Closing Disclosure – A five (5) page form that provides final details about the mortgage loan you have selected. It includes the loan terms, your projected monthly payments, and how much you will pay in fees and other costs to get your mortgage (closing costs). The lender is required to give you the Closing Disclosure at least three business days before you close on the mortgage loan. This three-day window allows you time to compare your final terms and costs to those estimated in the Loan Estimate that you previously received from the lender. The three days also gives you time to ask your lender any questions before you go to the closing table.

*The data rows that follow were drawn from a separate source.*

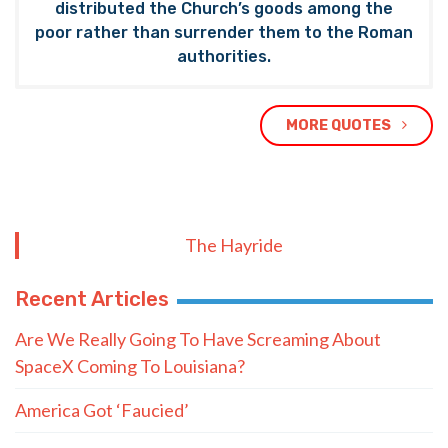
distributed the Church’s goods among the
poor rather than surrender them to the Roman
authorities.
MORE QUOTES
The Hayride
Recent Articles
Are We Really Going To Have Screaming About
SpaceX Coming To Louisiana?
America Got ‘Faucied’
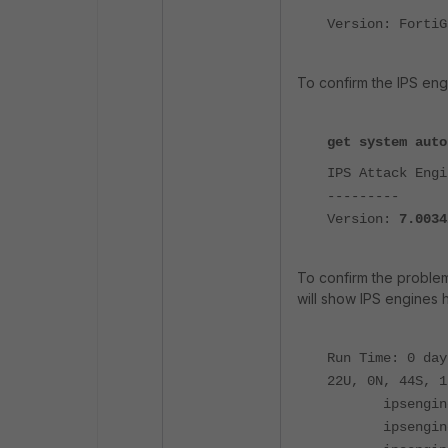
Version: FortiG
To confirm the IPS engi
get system auto
IPS Attack Engi
---------
Version:
7.0034
To confirm the proble
will show IPS engines 
Run Time: 0 day
22U, 0N, 44S, 1
ipsengine 
ipsengine 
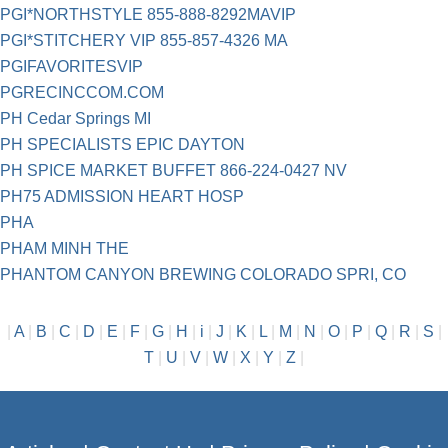
PGI*NORTHSTYLE 855-888-8292MAVIP
PGI*STITCHERY VIP 855-857-4326 MA
PGIFAVORITESVIP
PGRECINCCOM.COM
PH Cedar Springs MI
PH SPECIALISTS EPIC DAYTON
PH SPICE MARKET BUFFET 866-224-0427 NV
PH75 ADMISSION HEART HOSP
PHA
PHAM MINH THE
PHANTOM CANYON BREWING COLORADO SPRI, CO
|
A
|
B
|
C
|
D
|
E
|
F
|
G
|
H
|
i
|
J
|
K
|
L
|
M
|
N
|
O
|
P
|
Q
|
R
|
S
|
T
|
U
|
V
|
W
|
X
|
Y
|
Z
|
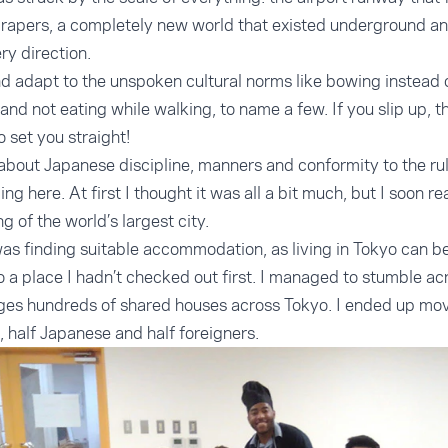
crapers, a completely new world that existed underground a
ry direction.
and adapt to the unspoken cultural norms like bowing instead 
and not eating while walking, to name a few. If you slip up, th
 set you straight!
 about Japanese discipline, manners and conformity to the rul
 here. At first I thought it was all a bit much, but I soon rea
g of the world’s largest city.
was finding suitable accommodation, as living in Tokyo can be
o a place I hadn’t checked out first. I managed to stumble a
s hundreds of shared houses across Tokyo. I ended up movin
, half Japanese and half foreigners.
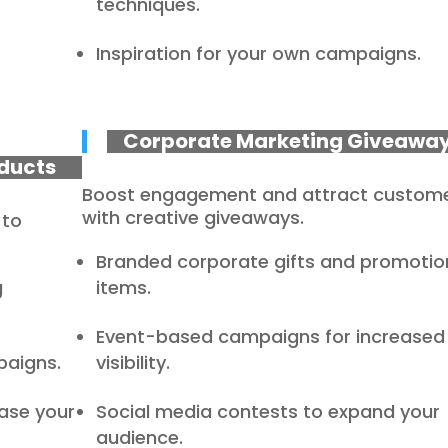
techniques.
Inspiration for your own campaigns.
Corporate Marketing Giveawa
ducts
Boost engagement and attract custom
with creative giveaways.
 to
Branded corporate gifts and promotio
g
items.
Event-based campaigns for increased
paigns.
visibility.
ase your
Social media contests to expand your
audience.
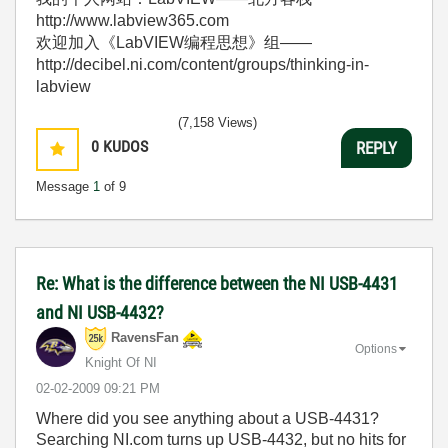
http://www.labview365.com
欢迎加入《LabVIEW编程思想》组——
http://decibel.ni.com/content/groups/thinking-in-
labview
(7,158 Views)
0
KUDOS
REPLY
Message
1
of 9
Re: What is the difference between the NI USB-4431
and NI USB-4432?
RavensFan
Options
Knight Of NI
‎02-02-2009
09:21 PM
Where did you see anything about a USB-4431?
Searching NI.com turns up USB-4432, but no hits for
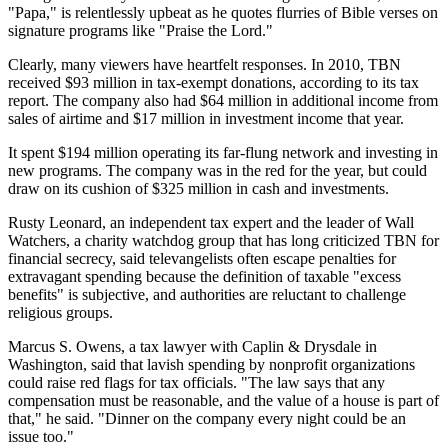
"Papa," is relentlessly upbeat as he quotes flurries of Bible verses on
signature programs like "Praise the Lord."
Clearly, many viewers have heartfelt responses. In 2010, TBN
received $93 million in tax-exempt donations, according to its tax
report. The company also had $64 million in additional income from
sales of airtime and $17 million in investment income that year.
It spent $194 million operating its far-flung network and investing in
new programs. The company was in the red for the year, but could
draw on its cushion of $325 million in cash and investments.
Rusty Leonard, an independent tax expert and the leader of Wall
Watchers, a charity watchdog group that has long criticized TBN for
financial secrecy, said televangelists often escape penalties for
extravagant spending because the definition of taxable "excess
benefits" is subjective, and authorities are reluctant to challenge
religious groups.
Marcus S. Owens, a tax lawyer with Caplin & Drysdale in
Washington, said that lavish spending by nonprofit organizations
could raise red flags for tax officials. "The law says that any
compensation must be reasonable, and the value of a house is part of
that," he said. "Dinner on the company every night could be an
issue too."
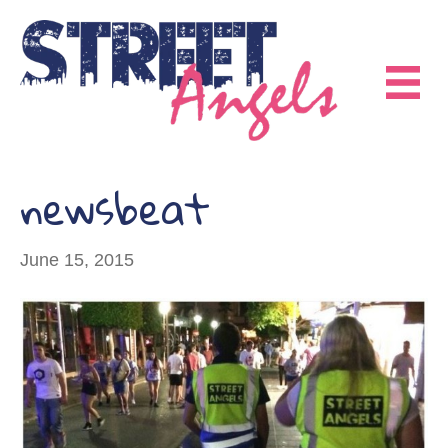
newsbeat
June 15, 2015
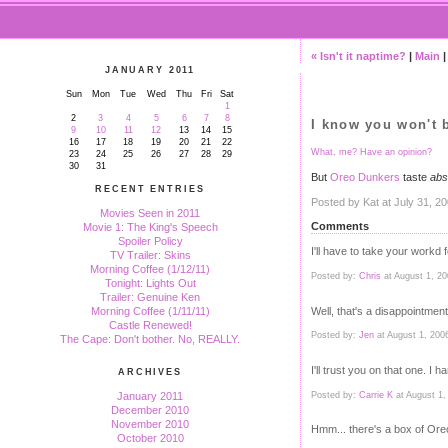
« Isn't it naptime?
|
Main
JANUARY 2011
Sun
Mon
Tue
Wed
Thu
Fri
Sat
1
2
3
4
5
6
7
8
I know you won't b
9
10
11
12
13
14
15
16
17
18
19
20
21
22
What, me? Have an opinion?
23
24
25
26
27
28
29
30
31
But
Oreo Dunkers
taste
abs
RECENT ENTRIES
Posted by Kat at July 31, 2
Movies Seen in 2011
Comments
Movie 1: The King's Speech
Spoiler Policy
I'll have to take your workd fo
TV Trailer: Skins
Morning Coffee (1/12/11)
Posted by:
Chris
at August 1, 2
Tonight: Lights Out
Trailer: Genuine Ken
Well, that's a disappointment
Morning Coffee (1/11/11)
Castle Renewed!
Posted by:
Jen
at August 1, 200
The Cape: Don't bother. No, REALLY.
I'll trust you on that one. I
ARCHIVES
Posted by:
Carrie K
at August 1,
January 2011
December 2010
November 2010
Hmm... there's a box of Ore
October 2010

Closing statement – The document detailing the final financial arrangement between a buyer and seller and the costs paid by each.

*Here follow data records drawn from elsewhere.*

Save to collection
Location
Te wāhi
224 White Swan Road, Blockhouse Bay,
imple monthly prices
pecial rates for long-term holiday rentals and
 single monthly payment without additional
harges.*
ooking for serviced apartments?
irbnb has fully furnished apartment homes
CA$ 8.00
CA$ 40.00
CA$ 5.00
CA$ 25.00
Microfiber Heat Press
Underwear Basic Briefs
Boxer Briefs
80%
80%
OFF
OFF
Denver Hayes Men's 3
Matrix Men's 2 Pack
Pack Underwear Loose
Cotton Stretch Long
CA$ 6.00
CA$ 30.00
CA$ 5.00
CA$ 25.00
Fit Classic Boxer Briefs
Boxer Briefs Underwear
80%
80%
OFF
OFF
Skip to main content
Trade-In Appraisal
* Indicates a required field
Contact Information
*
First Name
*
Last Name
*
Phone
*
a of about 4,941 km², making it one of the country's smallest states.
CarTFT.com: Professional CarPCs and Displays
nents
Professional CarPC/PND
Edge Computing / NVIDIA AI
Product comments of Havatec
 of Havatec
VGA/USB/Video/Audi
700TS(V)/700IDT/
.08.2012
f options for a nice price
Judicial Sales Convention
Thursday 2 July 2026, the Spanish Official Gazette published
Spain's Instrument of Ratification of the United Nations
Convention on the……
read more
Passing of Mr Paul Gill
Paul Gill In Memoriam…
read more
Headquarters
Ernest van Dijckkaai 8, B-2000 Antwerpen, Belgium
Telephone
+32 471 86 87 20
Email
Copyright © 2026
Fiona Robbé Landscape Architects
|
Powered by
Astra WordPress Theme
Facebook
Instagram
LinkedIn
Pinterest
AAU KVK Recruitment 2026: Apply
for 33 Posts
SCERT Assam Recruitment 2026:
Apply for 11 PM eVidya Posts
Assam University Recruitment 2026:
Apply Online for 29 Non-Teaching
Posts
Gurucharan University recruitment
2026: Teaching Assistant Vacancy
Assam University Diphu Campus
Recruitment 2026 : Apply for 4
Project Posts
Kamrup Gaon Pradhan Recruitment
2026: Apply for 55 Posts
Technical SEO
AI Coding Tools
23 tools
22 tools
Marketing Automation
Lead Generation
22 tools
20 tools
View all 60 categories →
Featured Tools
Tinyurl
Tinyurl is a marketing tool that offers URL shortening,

Co-borrower – Any borrower other than the first borrower whose name appears on the application and mortgage note, even when that person owns the property jointly with the first borrower and shares liability for the note.
Comparable- An abbreviation for “comparable properties,” which are used as a comparison in determining the current value of a property that is being appraised.

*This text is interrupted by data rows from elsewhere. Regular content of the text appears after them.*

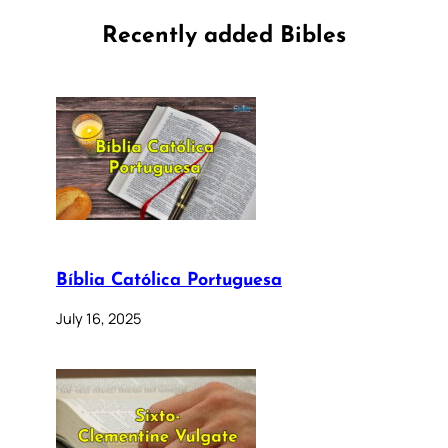
Recently added Bibles
Bíblia Católica Portuguesa
July 16, 2025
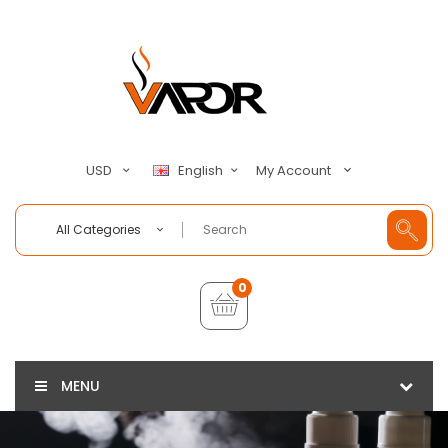
My Account
USD
English
All Categories
0
MENU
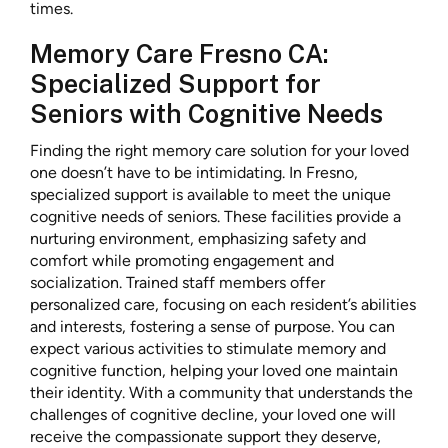
times.
Memory Care Fresno CA:
Specialized Support for
Seniors with Cognitive Needs
Finding the right memory care solution for your loved
one doesn’t have to be intimidating. In Fresno,
specialized support is available to meet the unique
cognitive needs of seniors. These facilities provide a
nurturing environment, emphasizing safety and
comfort while promoting engagement and
socialization. Trained staff members offer
personalized care, focusing on each resident’s abilities
and interests, fostering a sense of purpose. You can
expect various activities to stimulate memory and
cognitive function, helping your loved one maintain
their identity. With a community that understands the
challenges of cognitive decline, your loved one will
receive the compassionate support they deserve,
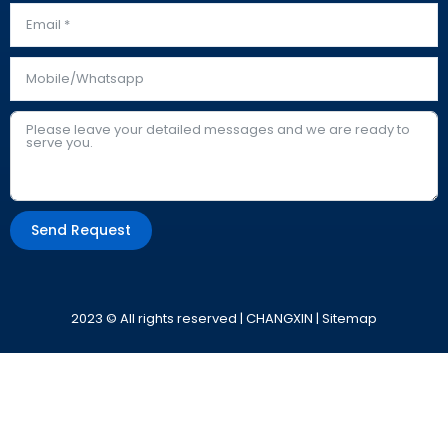
Send Request
Alternative:
2023 © All rights reserved | CHANGXIN |
Sitemap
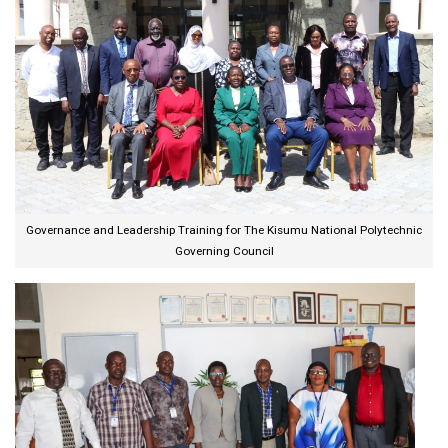
Governance and Leadership Training for The Kisumu National Polytechnic
Governing Council​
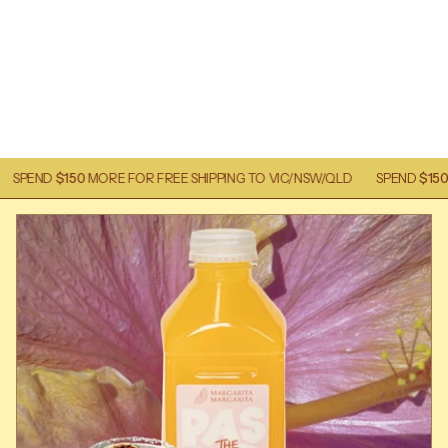
0
MORE FOR FREE SHIPPING TO VIC/NSW/QLD
SPEND
$150
MORE FOR FR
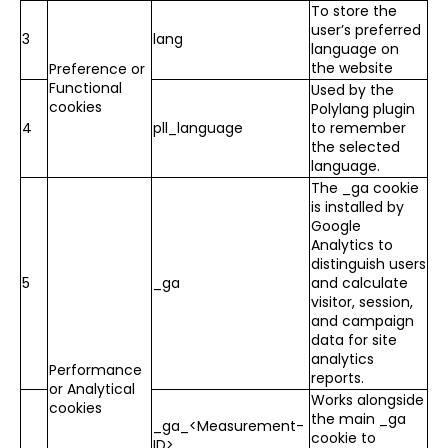
To store the
user’s preferred
3
lang
language on
the website
Preference or
Functional
Used by the
cookies
Polylang plugin
4
pll_language
to remember
the selected
language.
The _ga cookie
is installed by
Google
Analytics to
distinguish users
5
_ga
and calculate
visitor, session,
and campaign
data for site
analytics
Performance
reports.
or Analytical
Works alongside
cookies
the main _ga
_ga_<Measurement-
cookie to
ID>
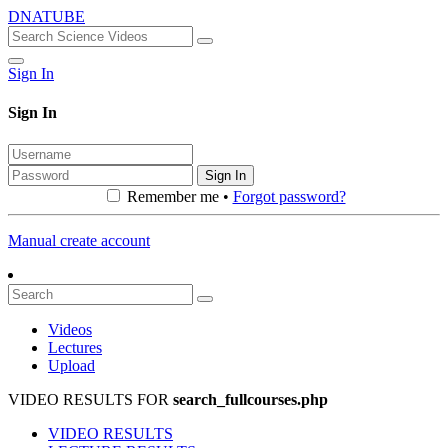
DNATUBE
Sign In
Sign In
Sign In
Remember me •
Forgot password?
Manual create account
Videos
Lectures
Upload
VIDEO RESULTS FOR
search_fullcourses.php
VIDEO RESULTS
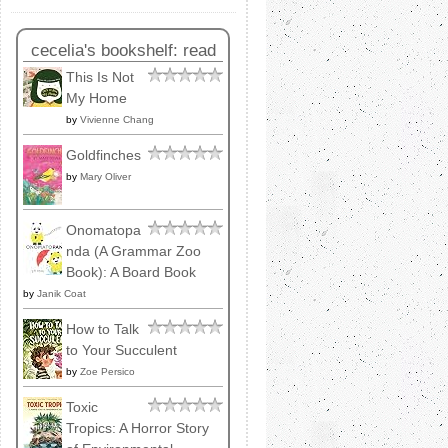
cecelia's bookshelf: read
This Is Not
My Home
by
Vivienne Chang
Goldfinches
by
Mary Oliver
Onomatopa
nda (A Grammar Zoo
Book): A Board Book
by
Janik Coat
How to Talk
to Your Succulent
by
Zoe Persico
Toxic
Tropics: A Horror Story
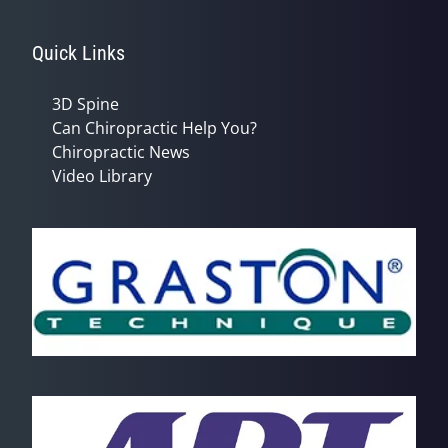
Quick Links
3D Spine
Can Chiropractic Help You?
Chiropractic News
Video Library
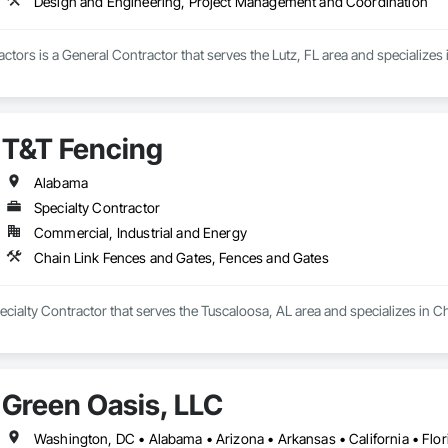
Design and Engineering, Project Management and Coordination
ctors is a General Contractor that serves the Lutz, FL area and specialize
T&T Fencing
Alabama
Specialty Contractor
Commercial, Industrial and Energy
Chain Link Fences and Gates, Fences and Gates
ecialty Contractor that serves the Tuscaloosa, AL area and specializes in 
Green Oasis, LLC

Commission – The fee charged for services performed, usually based on a percentage of the price of the items sold (such as the fee a real estate agent earns on the sale of a house).
Commitment Letter – A binding offer from your lender that includes the amount of the mortgage, the interest rate, and repayment terms.
Common Areas – Those portions of a building, land, or improvements and amenities owned by a planned unit development (PUD) or condominium project’s homeowners’ association (or a cooperative project’s cooperative corporation) that are used by all of the unit owners, who share in the common expenses of their operation and maintenance. Common areas include swimming pools, tennis courts, and other recreational facilities, as well as common corridors of buildings, parking areas, means of ingress and egress, etc.
Comparables – An abbreviated term used by appraisers to describe properties which are similar in size, condition, location and amenities to a subject property whose value is being determined. The Uniform Standards of Professional Appraisal Practice (USPAP) establish clear guidelines for determining a comparable property.
Concession – Something given up or agreed to in negotiating the sale of a house. For example, the sellers may agree to help pay for closing costs.
Condominium – A unit in a multiunit building. The owner of a condominium unit owns the unit itself and has the right, along with other owners, to use the common areas but does not own the common elements such as the exterior walls, floors and ceilings or the structural systems outside of the unit; these are owned by the condominium association. There are usually condominium association fees for building maintenance, property upkeep, taxes and insurance on the common areas and reserves for improvements.
Construction Loan – A loan for financing the cost of construction or improvements to a property; the lender disburses payments to the builder at periodic intervals during construction.
Construction-perm loan – A loan made to a builder or home owner that finances the initial construction of a property, but is replaced by a traditional mortgage one the property is completed.
Contingency – A condition that must be met before a contract is legally binding. For example, home purchasers often include a home inspection contingency; the sales contract is not binding unless and until the purchaser has the home inspected. It is also used often used in real estate sales when a buyer must sell a current home before purchasing a new one.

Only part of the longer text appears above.